While in-toto provides strong guarantees, it’s important to understand its boundaries:

  • Trust Anchors: The security depends on the integrity of the layout file and the project owner’s key. These must be protected rigorously.
  • Functionary Key Management: If a functionary’s private key is compromised, an attacker can create valid-looking link metadata.
  • Side Channels: In-toto doesn’t prevent timing attacks, resource exhaustion, or other side-channel attacks during the build process.
  • Operational Overhead: Implementing in-toto requires process changes and adds complexity to your CI/CD pipeline.

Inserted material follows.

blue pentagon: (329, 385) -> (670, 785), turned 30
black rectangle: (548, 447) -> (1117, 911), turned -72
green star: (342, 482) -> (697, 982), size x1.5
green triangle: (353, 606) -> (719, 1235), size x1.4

Simplifying In-Toto with DevGuard

In-Toto is great but complex. It is necessary to think about the root layout, generate those link files, store them somewhere, download them somewhere else, gather all public keys, and verify the link files against the layout. These requirements introduce friction that may deter adoption.

DevGuard addresses these challenges by streamlining the integration and providing developers with a seamless way to benefit from In-Toto’s robust security features. Key improvements include:

Automated Root Layout Management

DevGuard provides the root.layout file automatically, defining the supply chain steps, materials, products, and rules. This eliminates the need for manual layout creation and ensures consistency across the supply chain.

Simplified Key Management

DevGuard manages public and private keys transparently for users. Developers generate access tokens, which are private and public keypairs. Those tokens can be used for authentication and signing. Private keys always remain local, while public keys are securely stored in DevGuard for verification purposes.

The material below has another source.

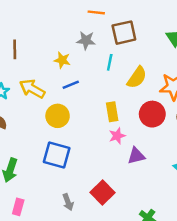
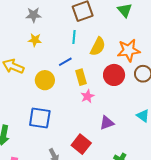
gray star: (86, 40) -> (34, 15), moved
blue line: (71, 85) -> (65, 62), moved
yellow circle: (58, 116) -> (45, 80), moved
purple triangle: (136, 156) -> (107, 123), moved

DevGuard automatically generates and signs link files inside the reusable workflow definitions and CI/CD-GitLab-Components for each step in the supply chain. These files are securely transmitted to and stored within DevGuard, eliminating the need for manual handling.

Continuous Verification

Whenever DevGuard receives the last link file of the supply chain, it automatically verifies the entire chain against the root layout. DevGuard provides a simple HTTP-Endpoint to get the state of the chain. This simplifies the verification process inside a production environment by magnitudes.

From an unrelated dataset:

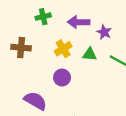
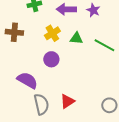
purple star: (104, 32) -> (93, 10), moved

GET /api/v1/verify-supply-chain?supplyChainId=XYZ&supplyChainOutputDigest=ab23cd

The call to this endpoint results either in a 200 OK or a 400 Bad Request response. Besides that, the verification can be done manually by downloading the links and verifying them against the root.layout. All those artifacts are stored and free to download by the developer.


Conclusion

The in-toto framework shifts security from trusting the person to trusting the process. By cryptographically chaining every step of the software delivery pipeline—from the developer’s laptop to the final production server—it eliminates the “black box” of software building.

It provides the mathematical proof that the software running in production is exactly what the developers intended, with no unauthorized modifications along the way.

Unlike traditional code signing (which only validates “who”), in-toto validates “who did what, when, and how”—creating an auditable trail for the entire software supply chain.